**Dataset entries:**
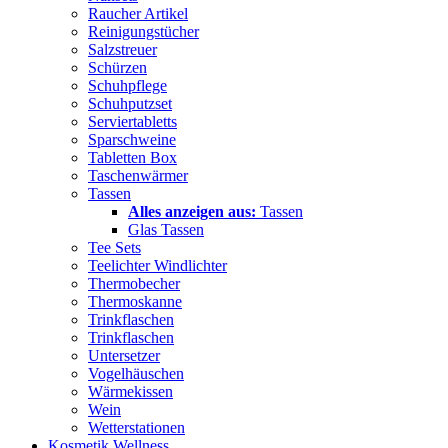
Raucher Artikel
Reinigungstücher
Salzstreuer
Schürzen
Schuhpflege
Schuhputzset
Serviertabletts
Sparschweine
Tabletten Box
Taschenwärmer
Tassen
Alles anzeigen aus:
Tassen
Glas Tassen
Tee Sets
Teelichter Windlichter
Thermobecher
Thermoskanne
Trinkflaschen
Trinkflaschen
Untersetzer
Vogelhäuschen
Wärmekissen
Wein
Wetterstationen
Kosmetik Wellness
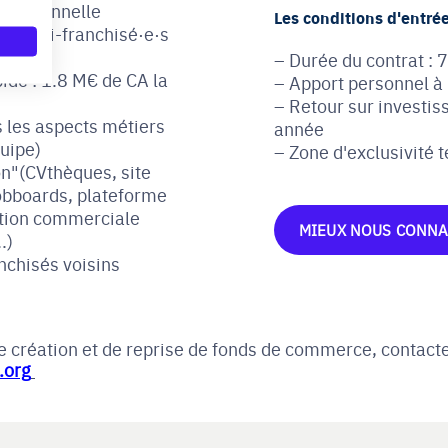
ie personnelle
Les conditions d'entrée
0 multi-franchisé·e·s
Durée du contrat : 
ide : 1.8 M€ de CA la
Apport personnel à 
Retour sur investis
s les aspects métiers
année
quipe)
Zone d'exclusivité t
on"(CVthèques, site
obboards, plateforme
sition commerciale
MIEUX NOUS CONNA
.)
nchisés voisins
 création et de reprise de fonds de commerce, contacte
.org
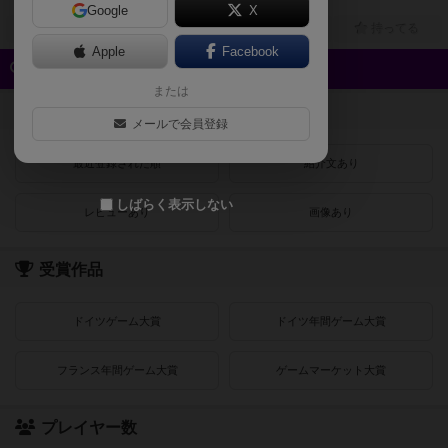
2人～4人
40分～80分
12歳～
2023年～
Google
X
興味あり
経験あり
お気に入り
持ってる
Apple
Facebook
クイック検索
または
登録状況
メールで会員登録
最近登録された順
紹介文あり
しばらく表示しない
レビューあり
画像あり
受賞作品
ドイツゲーム大賞
ドイツ年間ゲーム大賞
フランス年間ゲーム大賞
ゲームマーケット大賞
プレイヤー数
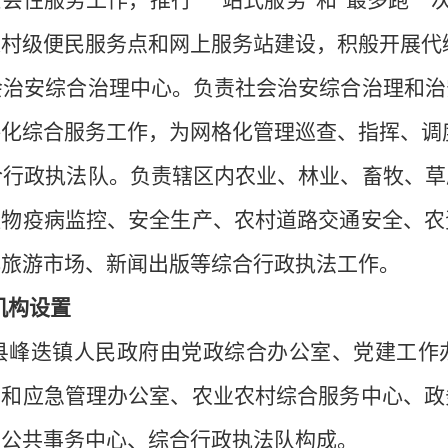
会性服务工作，推行“一站式服务”和“最多跑一
进村级便民服务点和网上服务站建设，积般开展代
社会治安综合治理中心。负责社会治安综合治理和
格化综合服务工作，为网格化管理巡查、指挥、调
综合行政执法队。负责辖区内农业、林业、畜牧、
植物疫病监控、安全生产、农村道路交通安全、农
化旅游市场、新闻出版等综合行政执法工作。
机构设置
县峰迭镇
人民政府由党政综合办公室、党建工作
安和应急管理办公室、农业农村综合服务中心、政
、公共事务中心、综合行政执法队构成。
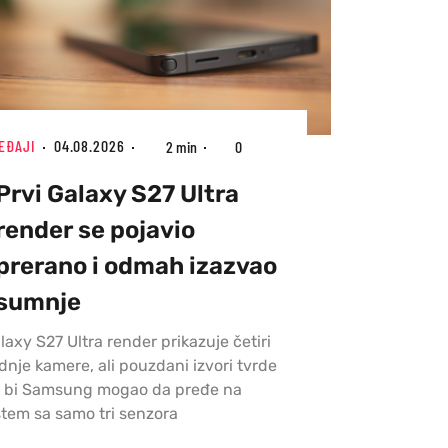
EĐAJI
04.08.2026
2 min
0
Prvi Galaxy S27 Ultra
render se pojavio
prerano i odmah izazvao
sumnje
laxy S27 Ultra render prikazuje četiri
dnje kamere, ali pouzdani izvori tvrde
 bi Samsung mogao da pređe na
stem sa samo tri senzora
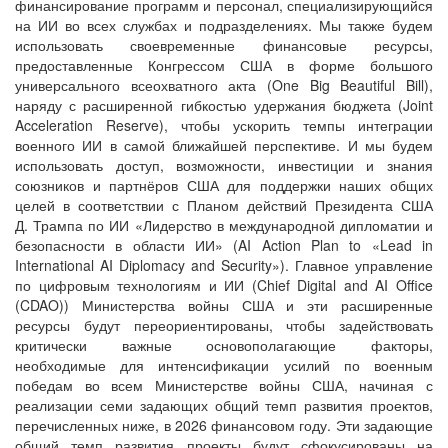
финансирование программ и персонал, специализирующийся
на ИИ во всех службах и подразделениях. Мы также будем
использовать своевременные финансовые ресурсы,
предоставленные Конгрессом США в форме большого
универсального всеохватного акта (One Big Beautiful Bill),
наряду с расширенной гибкостью удержания бюджета (Joint
Acceleration Reserve), чтобы ускорить темпы интеграции
военного ИИ в самой ближайшей перспективе. И мы будем
использовать доступ, возможности, инвестиции и знания
союзников и партнёров США для поддержки наших общих
целей в соответствии с Планом действий Президента США
Д. Трампа по ИИ «Лидерство в международной дипломатии и
безопасности в области ИИ» (AI Action Plan to «Lead in
International AI Diplomacy and Security»). Главное управление
по цифровым технологиям и ИИ (Chief Digital and AI Office
(CDAO)) Министерства войны США и эти расширенные
ресурсы будут переориентированы, чтобы задействовать
критически важные основополагающие факторы,
необходимые для интенсификации усилий по военным
победам во всем Министерстве войны США, начиная с
реализации семи задающих общий темп развития проектов,
перечисленных ниже, в 2026 финансовом году. Эти задающие
общий темп развития проекты будут сфокусированы на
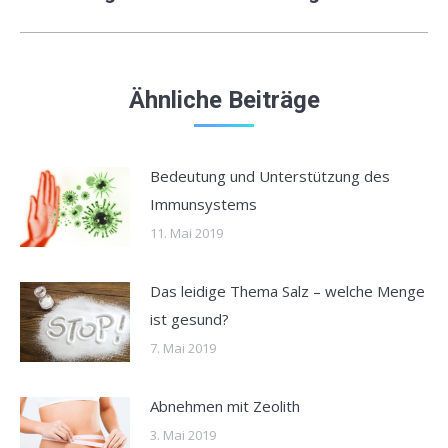
Beitrag:
Ähnliche Beiträge
Bedeutung und Unterstützung des
Immunsystems
11. Mai 2019
Das leidige Thema Salz – welche Menge
ist gesund?
7. Mai 2019
Abnehmen mit Zeolith
3. Mai 2019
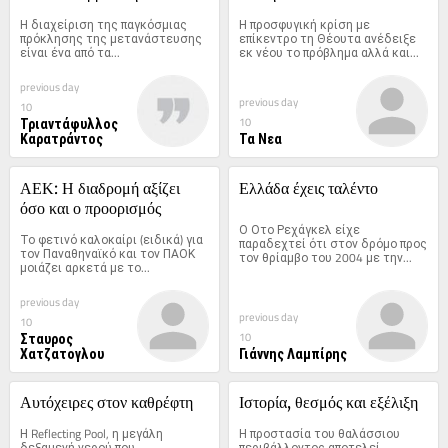
Η διαχείριση της παγκόσμιας 
Η προσφυγική κρίση με 
πρόκλησης της μετανάστευσης 
επίκεντρο τη Θέουτα ανέδειξε 
είναι ένα από τα...
εκ νέου το πρόβλημα αλλά και...
previous day
previous day
10
Τριαντάφυλλος
10
Καρατράντος
Τα Νεα
ΑΕΚ: Η διαδρομή αξίζει 
Ελλάδα έχεις ταλέντο
όσο και ο προορισμός
Ο Οτο Ρεχάγκελ είχε 
Το φετινό καλοκαίρι (ειδικά) για 
παραδεχτεί ότι στον δρόμο προς 
τον Παναθηναϊκό και τον ΠΑΟΚ 
τον θρίαμβο του 2004 με την...
μοιάζει αρκετά με το...
previous day
previous day
10
Σταυρος
10
Χατζατογλου
Γιάννης Λαμπίρης
Αυτόχειρες στον καθρέφτη
Ιστορία, θεσμός και εξέλιξη
Η Reflecting Pool, η μεγάλη 
Η προστασία του θαλάσσιου 
δεξαμενή νερού που 
περιβάλλοντος αποτελεί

**The task:**
Look above for the line with "Ο Οτο Ρεχάγκελ είχε" and the line with "Αυτόχειρες στον καθρέφτη"; transcribe both and all lines in between, exactly, and nothing else.

**Worked solution:**
Ο Οτο Ρεχάγκελ είχε 
Το φετινό καλοκαίρι (ειδικά) για 
παραδεχτεί ότι στον δρόμο προς 
τον Παναθηναϊκό και τον ΠΑΟΚ 
τον θρίαμβο του 2004 με την...
μοιάζει αρκετά με το...
previous day
previous day
10
Σταυρος
10
Χατζατογλου
Γιάννης Λαμπίρης
Αυτόχειρες στον καθρέφτη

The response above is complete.